That's my quick list of some considerations for performance definitions that I think are glaring in their absence from service tier discussions.  Perhaps they exist, and I would love to hear from you if I have overlooked you or your favourite service provider.  In addition, I have only come up with my own thoughts on some very important numbers and considerations - but I am certainly no VCDX.  I am sure I have missed a bunch of additional metrics that are just as important, or perhaps supersede my suggestions.  Or perhaps, you disagree with what I have proposed above.  In any case, please raise your voice - either in comments below, or ping me a note!

Sunday, August 18, 2013

Charging your cloud customer costs they want to see

In an earlier blog, I described a simple way to start building a cost model based on infrastructure cost recovery.  This approach tried to account for costs actually incurred, so that you could have a good idea of who is using your infrastructure budget, and maybe have a basis for charging them.  Obviously, this is what all service providers need to understand, but it is also something that many IT practices are starting to tackle.

The problem with that approach, however, is that if you passed the resulting costs onto a customer based on the "actual cost" idea, you would be spending a lot of time arguing with your customer.  The customer (whether internal business or an external customer) would query how the hell they ended up with a bill of $5,127.63 this month, when last month it was $3,502.24.   This is a good lesson I learned from talking to service providers.  Customers are very gun-shy of the "shocking mobile phone bill" event.  Anyone paying for an IT service is VERY keen for it to be predictable, consistent from month to month, and easily understood.

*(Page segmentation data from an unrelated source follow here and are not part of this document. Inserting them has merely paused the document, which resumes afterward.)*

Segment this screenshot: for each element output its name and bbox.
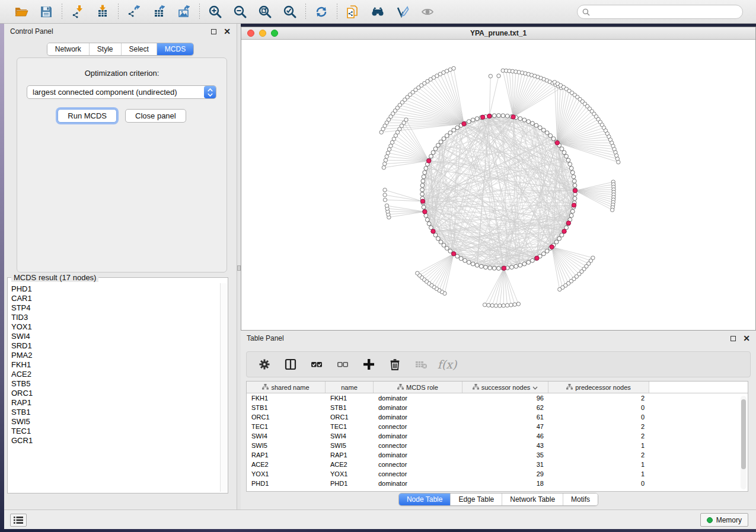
deselect-all-icon[interactable] <box>336 357 350 371</box>
mcds-result-item[interactable]: SWI4 <box>11 332 219 341</box>
network-canvas[interactable] <box>241 40 755 330</box>
tab-node-table[interactable]: Node Table <box>399 493 451 505</box>
mcds-node[interactable] <box>451 252 455 256</box>
float-icon[interactable] <box>211 29 216 34</box>
select-all-icon[interactable] <box>310 357 324 371</box>
mcds-result-item[interactable]: ACE2 <box>11 370 219 379</box>
table-row[interactable]: TEC1TEC1connector472 <box>247 422 748 431</box>
network-graph[interactable] <box>241 40 755 330</box>
mcds-node[interactable] <box>480 115 484 119</box>
delete-icon[interactable] <box>388 357 402 371</box>
close-panel-button[interactable]: Close panel <box>125 109 186 123</box>
columns-icon[interactable] <box>283 357 298 371</box>
window-minimize-button[interactable] <box>259 30 266 37</box>
mcds-result-item[interactable]: GCR1 <box>11 436 219 446</box>
column-header-predecessor-nodes[interactable]: predecessor nodes <box>548 382 649 393</box>
mcds-result-item[interactable]: STB5 <box>11 379 219 389</box>
import-table-icon[interactable] <box>95 4 110 20</box>
table-row[interactable]: STB1STB1dominator620 <box>247 403 748 412</box>
mcds-node[interactable] <box>511 115 515 119</box>
tab-network[interactable]: Network <box>47 43 89 55</box>
zoom-in-icon[interactable] <box>208 4 223 20</box>
mcds-node[interactable] <box>502 266 506 270</box>
mcds-result-item[interactable]: STB1 <box>11 408 219 417</box>
graphics-details-icon[interactable] <box>395 4 410 20</box>
mcds-result-scrollbar[interactable] <box>220 283 227 492</box>
table-scrollbar[interactable] <box>741 396 747 489</box>
table-row[interactable]: FKH1FKH1dominator962 <box>247 393 748 403</box>
column-header-MCDS-role[interactable]: MCDS role <box>374 382 462 393</box>
mcds-result-item[interactable]: TID3 <box>11 313 219 322</box>
export-table-icon[interactable] <box>151 4 167 20</box>
eye-icon[interactable] <box>420 4 435 20</box>
table-row[interactable]: RAP1RAP1dominator352 <box>247 450 748 460</box>
table-scrollbar-thumb[interactable] <box>741 399 746 469</box>
mcds-result-item[interactable]: CAR1 <box>11 294 219 303</box>
tab-edge-table[interactable]: Edge Table <box>450 493 502 505</box>
gear-icon[interactable] <box>257 357 272 371</box>
tab-select[interactable]: Select <box>121 43 157 55</box>
mcds-node[interactable] <box>462 121 466 126</box>
mcds-node[interactable] <box>535 256 539 260</box>
tab-style[interactable]: Style <box>89 43 121 55</box>
mcds-node[interactable] <box>573 188 577 193</box>
close-icon[interactable]: ✕ <box>224 27 231 36</box>
float-icon[interactable] <box>731 336 736 341</box>
close-icon[interactable]: ✕ <box>743 334 750 342</box>
mcds-node[interactable] <box>423 210 427 214</box>
mcds-result-item[interactable]: PMA2 <box>11 351 219 360</box>
tab-mcds[interactable]: MCDS <box>157 43 193 55</box>
tab-motifs[interactable]: Motifs <box>563 493 598 505</box>
column-header-successor-nodes[interactable]: successor nodes <box>462 382 548 393</box>
task-history-button[interactable] <box>10 514 27 527</box>
mcds-node[interactable] <box>426 159 430 163</box>
export-network-icon[interactable] <box>126 4 142 20</box>
add-icon[interactable] <box>362 357 376 371</box>
mcds-result-item[interactable]: STP4 <box>11 303 219 313</box>
refresh-icon[interactable] <box>314 4 329 20</box>
mcds-result-item[interactable]: YOX1 <box>11 322 219 332</box>
table-row[interactable]: SWI4SWI4dominator462 <box>247 431 748 441</box>
share-document-icon[interactable] <box>345 4 361 20</box>
mcds-node[interactable] <box>566 221 570 225</box>
window-zoom-button[interactable] <box>271 30 278 37</box>
mcds-node[interactable] <box>555 140 559 145</box>
mcds-result-item[interactable]: RAP1 <box>11 398 219 408</box>
tab-network-table[interactable]: Network Table <box>502 493 563 505</box>
memory-button[interactable]: Memory <box>700 513 748 527</box>
mcds-node[interactable] <box>562 229 566 233</box>
column-header-shared-name[interactable]: shared name <box>247 382 326 393</box>
mcds-result-list[interactable]: PHD1CAR1STP4TID3YOX1SWI4SRD1PMA2FKH1ACE2… <box>9 283 219 492</box>
mcds-node[interactable] <box>487 114 492 118</box>
table-row[interactable]: ORC1ORC1dominator610 <box>247 412 748 422</box>
table-row[interactable]: PHD1PHD1dominator180 <box>247 479 748 488</box>
mcds-result-item[interactable]: SRD1 <box>11 341 219 351</box>
search-input[interactable] <box>593 8 738 16</box>
open-folder-icon[interactable] <box>14 4 29 20</box>
table-row[interactable]: SWI5SWI5connector431 <box>247 441 748 450</box>
chevron-updown-icon <box>204 86 216 98</box>
table-row[interactable]: YOX1YOX1connector291 <box>247 469 748 479</box>
mcds-result-item[interactable]: FKH1 <box>11 360 219 370</box>
export-image-icon[interactable] <box>176 4 192 20</box>
mcds-node[interactable] <box>420 199 425 203</box>
zoom-out-icon[interactable] <box>232 4 248 20</box>
zoom-selected-icon[interactable] <box>282 4 298 20</box>
mcds-result-item[interactable]: PHD1 <box>11 284 219 294</box>
save-icon[interactable] <box>39 4 54 20</box>
mcds-result-item[interactable]: SWI5 <box>11 417 219 427</box>
binoculars-icon[interactable] <box>370 4 385 20</box>
optimization-criterion-select[interactable]: largest connected component (undirected) <box>27 85 216 99</box>
window-close-button[interactable] <box>247 30 254 37</box>
table-row[interactable]: ACE2ACE2connector311 <box>247 460 748 469</box>
search-box[interactable] <box>577 5 743 19</box>
mcds-node[interactable] <box>572 203 576 207</box>
zoom-fit-icon[interactable] <box>257 4 273 20</box>
mcds-result-item[interactable]: ORC1 <box>11 389 219 398</box>
mcds-node[interactable] <box>431 229 435 233</box>
import-network-icon[interactable] <box>70 4 85 20</box>
mcds-node[interactable] <box>550 245 554 249</box>
column-header-name[interactable]: name <box>326 382 374 393</box>
run-mcds-button[interactable]: Run MCDS <box>58 109 117 123</box>
mcds-result-item[interactable]: TEC1 <box>11 427 219 436</box>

So, how to marry these two ideas?  On the one hand, the provider side of the service has definite costs, and those costs need to be accurately tracked and apportioned out to the users of that service.  And on the other hand, the customer doesn't want to end up with highly fluctuating costs, unpredictable bills, and NEVER to receive some huge bill they can't explain.  The "inexplicable bill" is a problem, even when a customer is willing to deal with the varying bills.  What I mean by that is, when a bill comes and the customer queries it, how would the provider explain how those particular numbers got calculated?  Do you imagine a conversation where the customer is interested in how many CPU cycles were consumed, Bytes transferred, memory consumed on physical server, etc?  I can imagine a shouting match full of accusations, doubts, lack of trust, and ultimately an unhappy experience.

The insight from a few of my service provider friends was "the simple cost model".  I guess it's nothing magic - but it makes good sense as part of a "dual cost model".  One for internal validation of real costs incurred.  The other for something you can confidently invoice, explain and backup with simple data.

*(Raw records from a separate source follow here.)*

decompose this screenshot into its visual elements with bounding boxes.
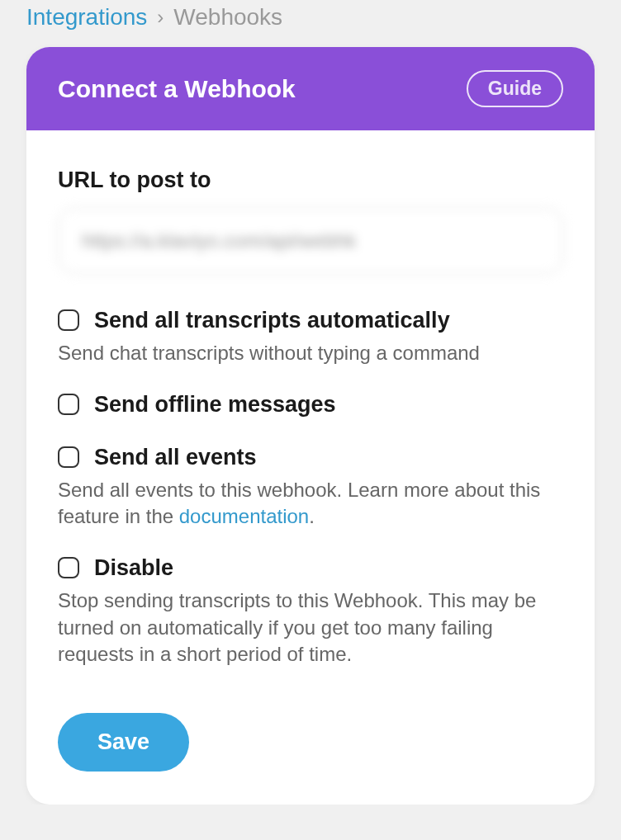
card-body: URL to post to Send all transcripts auto…: [26, 130, 595, 805]
card-title: Connect a Webhook: [58, 75, 296, 103]
checkbox-disable[interactable]: [58, 557, 79, 578]
breadcrumb-separator: ›: [157, 6, 164, 29]
breadcrumb: Integrations › Webhooks: [0, 0, 621, 47]
breadcrumb-current: Webhooks: [173, 4, 282, 31]
option-disable: Disable Stop sending transcripts to this…: [58, 554, 563, 668]
breadcrumb-integrations-link[interactable]: Integrations: [26, 4, 147, 31]
save-button[interactable]: Save: [58, 713, 189, 772]
checkbox-send-transcripts[interactable]: [58, 309, 79, 331]
description-suffix: .: [309, 505, 315, 527]
checkbox-label: Send all transcripts automatically: [94, 307, 450, 335]
checkbox-label: Disable: [94, 554, 173, 583]
checkbox-label: Send offline messages: [94, 391, 336, 419]
url-input[interactable]: [58, 208, 563, 274]
checkbox-send-offline[interactable]: [58, 394, 79, 415]
webhook-card: Connect a Webhook Guide URL to post to S…: [26, 47, 595, 805]
option-send-transcripts: Send all transcripts automatically Send …: [58, 307, 563, 366]
option-send-offline: Send offline messages: [58, 391, 563, 419]
url-field-label: URL to post to: [58, 168, 563, 193]
checkbox-label: Send all events: [94, 444, 257, 472]
checkbox-description: Send chat transcripts without typing a c…: [58, 340, 563, 366]
card-header: Connect a Webhook Guide: [26, 47, 595, 130]
option-send-events: Send all events Send all events to this …: [58, 444, 563, 531]
checkbox-send-events[interactable]: [58, 446, 79, 468]
checkbox-description: Send all events to this webhook. Learn m…: [58, 477, 563, 531]
guide-button[interactable]: Guide: [467, 70, 563, 107]
checkbox-description: Stop sending transcripts to this Webhook…: [58, 588, 563, 668]
documentation-link[interactable]: documentation: [179, 505, 309, 527]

Take a cursory look around a few IaaS provider price lists, and you'll find some easy examples.  For instance, $35/month for a virtual machine of a standard size.  Other costs might include certain specific resources added to the VM configuration, like another vCPU or disk, or larger memory size.  I think the key to making this work simply is to limit the sizing choices available to the customer, so that prices increment is only a small number of known ways.  Then it is easy to look at a list of customer VMs, and without the aid of a spreadsheet or detailed metrics, you could quickly work out the cost of that setup.  Thus, a customer knows what they're up for, and can understand an invoice when it arrives, AND can have a conversation with the provider about it without it turning into a frustrated screaming match!

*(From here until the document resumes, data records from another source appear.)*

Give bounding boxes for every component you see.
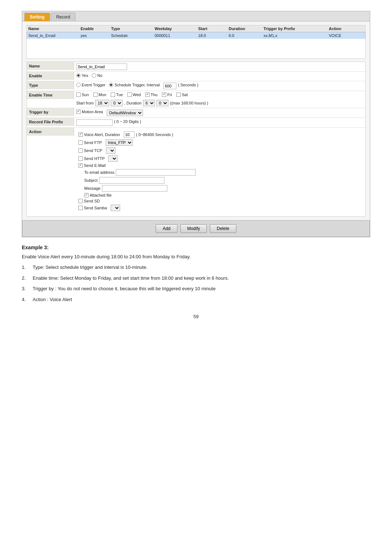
list-item: 2.Enable time: Select Monday to Friday, … — [22, 275, 370, 282]
check-thu-label[interactable]: Thu — [145, 93, 158, 97]
radio-event-label[interactable]: Event Trigger — [76, 83, 105, 87]
field-enabletime: Sun Mon Tue Wed — [74, 91, 365, 108]
list-num: 3. — [22, 285, 33, 292]
seconds-label: ( Seconds ) — [178, 83, 198, 87]
http-line: Send HTTP — [78, 155, 196, 162]
modify-button[interactable]: Modify — [180, 224, 207, 233]
check-sd-label[interactable]: Send SD — [78, 199, 100, 203]
check-thu-icon — [145, 93, 150, 97]
check-ftp-label[interactable]: Send FTP — [78, 140, 102, 145]
http-select[interactable] — [108, 155, 118, 162]
check-sd-text: Send SD — [84, 199, 100, 203]
delete-button[interactable]: Delete — [210, 224, 236, 233]
list-num: 4. — [22, 296, 33, 303]
form-row-trigger: Trigger by Motion Area DefaultWindow — [27, 108, 365, 118]
label-action: Action — [27, 128, 74, 136]
check-voice-label[interactable]: Voice Alert, Duration — [78, 132, 120, 137]
table-row[interactable]: Send_to_Email yes Schedule 0000011 18:0 … — [26, 32, 366, 39]
check-thu-text: Thu — [151, 93, 158, 97]
check-wed-label[interactable]: Wed — [127, 93, 141, 97]
message-line: Message — [84, 185, 196, 192]
col-header-type: Type — [111, 26, 155, 31]
attached-line: Attached file — [84, 193, 196, 197]
form-row-action: Action Voice Alert, Duration ( 0~86400 S… — [27, 128, 365, 216]
check-wed-icon — [127, 93, 132, 97]
panel-content: Name Enable Type Weekday Start Duration … — [22, 21, 370, 220]
check-fri-label[interactable]: Fri — [162, 93, 172, 97]
field-name — [74, 62, 365, 71]
tab-record[interactable]: Record — [51, 13, 76, 21]
samba-select[interactable] — [111, 205, 120, 211]
voice-duration-input[interactable] — [124, 131, 135, 138]
radio-no-text: No — [97, 73, 102, 78]
example-list: 1.Type: Select schedule trigger and inte… — [22, 264, 370, 303]
form-row-type: Type Event Trigger Schedule Trigger, Int… — [27, 81, 365, 91]
check-samba-label[interactable]: Send Samba — [78, 206, 107, 210]
prefix-input[interactable] — [76, 119, 113, 126]
form-row-enable: Enable Yes No — [27, 72, 365, 81]
tcp-select[interactable] — [106, 147, 115, 154]
list-num: 1. — [22, 264, 33, 271]
radio-schedule-icon — [109, 83, 113, 87]
radio-schedule-label[interactable]: Schedule Trigger, Interval — [109, 83, 160, 87]
check-ftp-text: Send FTP — [84, 140, 102, 145]
tab-bar: Setting Record — [22, 11, 370, 21]
check-sat-icon — [176, 93, 181, 97]
check-attached-text: Attached file — [90, 193, 112, 197]
check-sun-label[interactable]: Sun — [76, 93, 89, 97]
interval-input[interactable] — [163, 83, 176, 89]
message-input[interactable] — [102, 185, 167, 192]
example-intro: Enable Voice Alert every 10-minute durin… — [22, 254, 370, 259]
empty-rows — [26, 39, 366, 59]
row-name: Send_to_Email — [28, 33, 81, 38]
list-item: 1.Type: Select schedule trigger and inte… — [22, 264, 370, 271]
main-panel: Setting Record Name Enable Type Weekday … — [22, 11, 370, 237]
label-prefix: Record File Prefix — [27, 118, 74, 126]
check-tue-label[interactable]: Tue — [111, 93, 123, 97]
radio-no-label[interactable]: No — [92, 73, 102, 78]
duration-val-select[interactable]: 6 — [143, 100, 155, 106]
email-line: Send E-Mail — [78, 163, 196, 168]
check-motion-label[interactable]: Motion Area — [76, 110, 103, 114]
col-header-duration: Duration — [229, 26, 264, 31]
duration-min-select[interactable]: 0 — [156, 100, 168, 106]
check-attached-icon — [84, 193, 89, 197]
radio-yes-label[interactable]: Yes — [76, 73, 88, 78]
check-email-label[interactable]: Send E-Mail — [78, 163, 106, 168]
col-header-enable: Enable — [81, 26, 111, 31]
check-email-icon — [78, 163, 83, 168]
col-header-weekday: Weekday — [155, 26, 198, 31]
check-mon-text: Mon — [99, 93, 106, 97]
field-type: Event Trigger Schedule Trigger, Interval… — [74, 81, 365, 91]
check-sun-text: Sun — [82, 93, 89, 97]
form-row-prefix: Record File Prefix ( 0 ~ 20 Digits ) — [27, 118, 365, 128]
check-http-label[interactable]: Send HTTP — [78, 156, 105, 161]
tcp-line: Send TCP — [78, 147, 196, 154]
check-attached-label[interactable]: Attached file — [84, 193, 112, 197]
max-hours-label: ((max 168:00 hours) ) — [170, 101, 208, 105]
row-weekday: 0000011 — [155, 33, 198, 38]
check-sat-label[interactable]: Sat — [176, 93, 188, 97]
add-button[interactable]: Add — [156, 224, 177, 233]
start-min-select[interactable]: 0 — [111, 100, 123, 106]
ftp-select[interactable]: Intra_FTP — [106, 139, 133, 146]
list-text: Type: Select schedule trigger and interv… — [33, 264, 370, 271]
field-trigger: Motion Area DefaultWindow — [74, 108, 365, 118]
subject-input[interactable] — [99, 177, 164, 184]
sd-line: Send SD — [78, 199, 196, 203]
start-hour-select[interactable]: 18 — [95, 100, 109, 106]
field-enable: Yes No — [74, 72, 365, 79]
check-tcp-label[interactable]: Send TCP — [78, 148, 102, 153]
trigger-window-select[interactable]: DefaultWindow — [107, 110, 143, 116]
check-fri-text: Fri — [167, 93, 172, 97]
to-email-input[interactable] — [116, 169, 196, 176]
check-email-text: Send E-Mail — [84, 163, 106, 168]
check-samba-icon — [78, 206, 83, 210]
check-voice-text: Voice Alert, Duration — [84, 132, 120, 137]
list-text: Trigger by : You do not need to choose i… — [33, 285, 370, 292]
name-input[interactable] — [76, 63, 127, 70]
tab-setting[interactable]: Setting — [24, 13, 50, 21]
check-motion-text: Motion Area — [82, 110, 103, 114]
check-mon-label[interactable]: Mon — [93, 93, 106, 97]
check-motion-icon — [76, 110, 81, 114]
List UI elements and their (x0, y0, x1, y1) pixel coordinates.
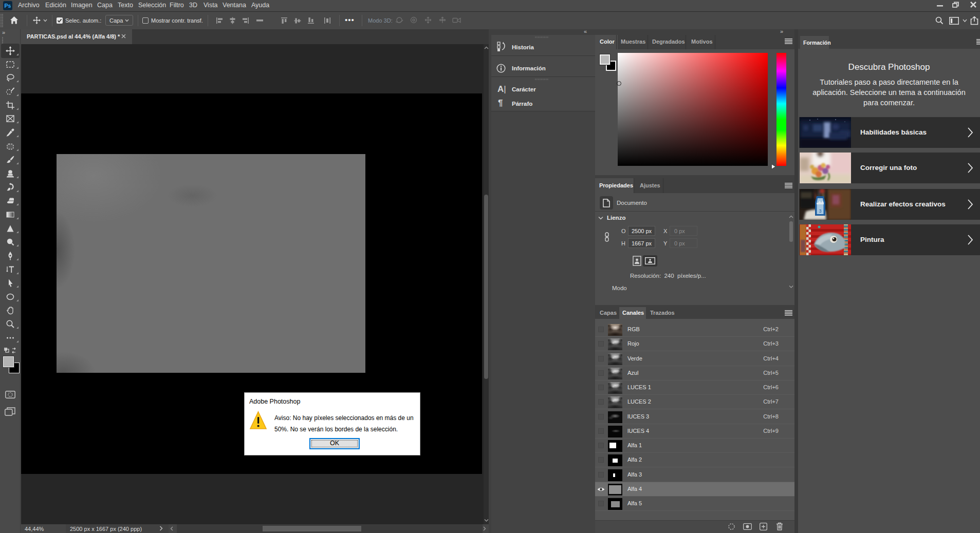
svg-text:3: 3 (819, 208, 821, 214)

Now, I did mention before about how to marry this "outward cost" with the accurate internal cost.  This is a reconciliation exercise that should be done on a regular basis, to ensure that whatever the customers are being charged is as close as possible to the real costs incurred (and maintaining whatever profit margins to go with it).  You might find that the "incurred cost + margin" and the "invoiced revenue" would vary by 10% either way from month to month - but as long as the two numbers gravitate near each other over time, you are winning!  And as variances become clear, then the customer model might need some slight adjustment.  Why adjust only the customer model?  Because the internal model is based on real costs and should be the more accurate number, and the customer model is intentionally simplified and a bit artificial.

Well, hopefully those thoughts make sense.  One cost for keeping internal, and a simpler derived cost for charging on to your customers/users.  This approach should make sense regardless of whether you are providing services to your own business users, or to commercial customers.

Happy modeling, and as always please throw any comments back my way!

Tuesday, June 11, 2013

The Ever-Versatile vCenter Orchestrator


Solving a Simple Backup Problem 

vCenter Orchestrator is a bit of a dark horse in the VMware product portfolio.  Almost every customer has it, because it is licensed along with every vCenter Server, but almost every customer has never touched it.  It is actually a VERY powerful tool to have in your toolbox.
Of course, I’m a strong opponent against using orchestration-centric approaches to building a self-service and/or cloud environment.  The two-part problem is that
  1. Orchestration designs, “great” as they might be, need to touch many pieces of technology in the datacenter.  While no single element of integration may be a particular challenge, this up-front implementation of many moving parts is costly and time-consuming – and such solutions will typically take 6 months or more, and cost several hundreds of thousands of dollars in services alone.  
  2. Orchestration designs are hypersensitive to any technology changes over time. That is, you are likely to break the intricate machine whenever you perform a software upgrade, firmware upgrade or hardware model change. That is usually guaranteed to happen yearly (or half-yearly) for software, and every few years for hardware. Multiplied by 10-15 moving parts, or more, that means the solution is never actually stable for any length of time – or else it holds the business back from making necessary changes.
Well, having said all that, orchestration has its place. If it was on the food pyramid, it might be “fats and oils”. Rich in energy, necessary as part of a complete diet, but you have to take it easy or else it’ll lead to heart attack, or perhaps an inability to leave your front door!  OK, so it’s not the best analogy… but hopefully the point sticks.
Last year, a customer was seeking a way to achieve a simple backup method, to safeguard their remote offices from VMs breaking through software changes, updates or “tinkering”.  Each site had an ESXi standalone host managed by a central vCenter Server, local storage, and fair to poor WAN links.  We decided to explore using vCenter Orchestrator to create application consistent, on-site, self-managing backups.  What we ended up with looked pretty useful, so I thought I would share it here.   It also only took a few days for us to put together, Peter Marfatia and I, which I thought was pretty reasonable for a team with limited skills in the tool.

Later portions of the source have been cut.